March 14th, 2007
|12:53 am - Answers to questions: #1|
teriel asked: What are some of your inspirations for the writing you do?
I'm widely noted for being one of the quirkier RPG authors in terms of some of my ideas. I have several sources primary sources. One is obviously borrowing bits and pieces of ideas from SF & fantasy, mostly fairly old (typically 1960s and earlier) works. In writing the material on the four directions of Creation for first edition the Exalted supplement Scavenger Sons, I specifically and deliberately borrowed and blended together fragments of ideas from a wide variety of 1950s-70s SF (no fantasy, just SF), some of the more obvious sources for that are Andre Norton's Judgment on Janus, Poul Anderson's The Night Face, and Ursula LeGuin's The Left Hand of Darkness. Similarly, I wrote a whole lot of magic items for the upcoming D&D 3.5 book The Magic Item Compendium. One of the most interesting types of items are sets of magic items that are all related and have powers that increase if used together. So, I modeled several on superheroes from comics – so there are sets modeled loosely on both Hawkman and the Flash. Similarly, I recently wrote a section of a book dealing with a magical realm that was effectively humanity's collective unconscious. In coming up with examples of portions of this realm, one of the ones I used was about dreams of Mars – I included everything from a realistic Mars to the Mars of Barsoom and similar planetary adventure novels.

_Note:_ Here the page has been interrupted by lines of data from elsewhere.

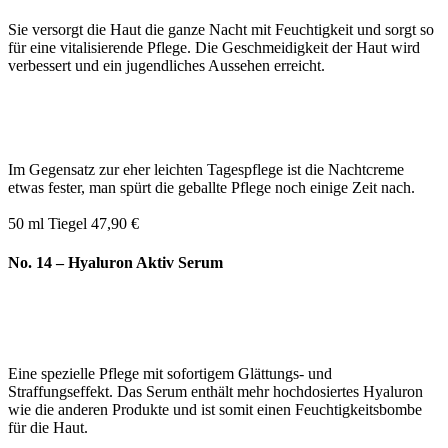
Sie versorgt die Haut die ganze Nacht mit Feuchtigkeit und sorgt so
für eine vitalisierende Pflege. Die Geschmeidigkeit der Haut wird
verbessert und ein jugendliches Aussehen erreicht.
Im Gegensatz zur eher leichten Tagespflege ist die Nachtcreme
etwas fester, man spürt die geballte Pflege noch einige Zeit nach.
50 ml Tiegel 47,90 €
No. 14 – Hyaluron Aktiv Serum
Eine spezielle Pflege mit sofortigem Glättungs- und
Straffungseffekt. Das Serum enthält mehr hochdosiertes Hyaluron
wie die anderen Produkte und ist somit einen Feuchtigkeitsbombe
für die Haut.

That covers perhaps 40% of my ideas. For the rest, I often take single ideas and run with them – what would the section of humanity's collective unconscious that was about cities actually look like, what would a world that the setting of The Matrix be like if it was semi-utopian rather than a dystopia. In project for the SF RPG Traveller, I decided to give a planet rocket-shaped starships that looked like starships from 1950s & 60s space opera, because the planet had been colonized by people from Earth and making starships in the images of the earliest ideas of such vessels was part of an on-going cultural revival, and for a project about the planet Vulcan for the Star Trek RPG, I thought about Stone of Gol (from the TNG episode Gambit), and decided that it obviously wasn't the only example of that sort of psionic tech the Vulcans had developed, and decided to work out what else they might have created. For the rest, they quite literally simply come to me, my brain throws out ideas, and I take the ones I like and work with them.

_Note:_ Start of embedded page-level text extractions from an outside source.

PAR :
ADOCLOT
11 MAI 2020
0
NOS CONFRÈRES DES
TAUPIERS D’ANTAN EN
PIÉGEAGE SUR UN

On a related note, I often hear amateur RPG and fiction authors talk about how rare and precious ideas are and how they worry someone might steal them. My reaction is a mixture of laughter and pity. Ideas are cheap & easy, anyone who thinks otherwise is either unimaginative or assumes that everyone else is. Coming up with ideas is exceptionally easy. The hard part is always the craft of writing – turning ideas into coherent text (and if necessary rules) that say and do what I want them to. Coming up with the ideas for a 30,000 word projects is easy, actually writing 30,000 words based on these ideas that are interesting and worth reading is where the work comes in. As a result, I have far more respect for the craft of writing than for coming up with the initial ideas.
On an unrelated note, the pictures for my answer to the other question I was asked will be posted soon.
Current Mood: busy
You and Neil Gaiman both clearly feel the same way about idea - he mentions people offering him ideas as if they were gold dust and being astonished that he has enough ideas to last him a lifetime, it's the time to write them all well that he lacks.
Coming up with the ideas for a 30,000 word projects is easy, actually writing 30,000 words based on these ideas that are interesting and worth reading is where the work comes in. As a result, I have far more respect for the craft of writing than for coming up with the initial ideas.
Amen to this. I've noticed that it's the resolution to a story that so many authors have trouble with. Coming up with the "set-up" for a story is easy, a satisfying ending is hard. Philip Jose Farmer is my main example of this.
|Date:||March 14th, 2007 06:57 pm (UTC)|| |
The hardest part for me isn't developing ideas, but instead is the act of writing that first draft and fiddling with the words. Revisions are easier, but still have their own challenges.
Most definitely. Revisions range from easy to tedious, but are rarely actually hard. First drafts can easily be hard.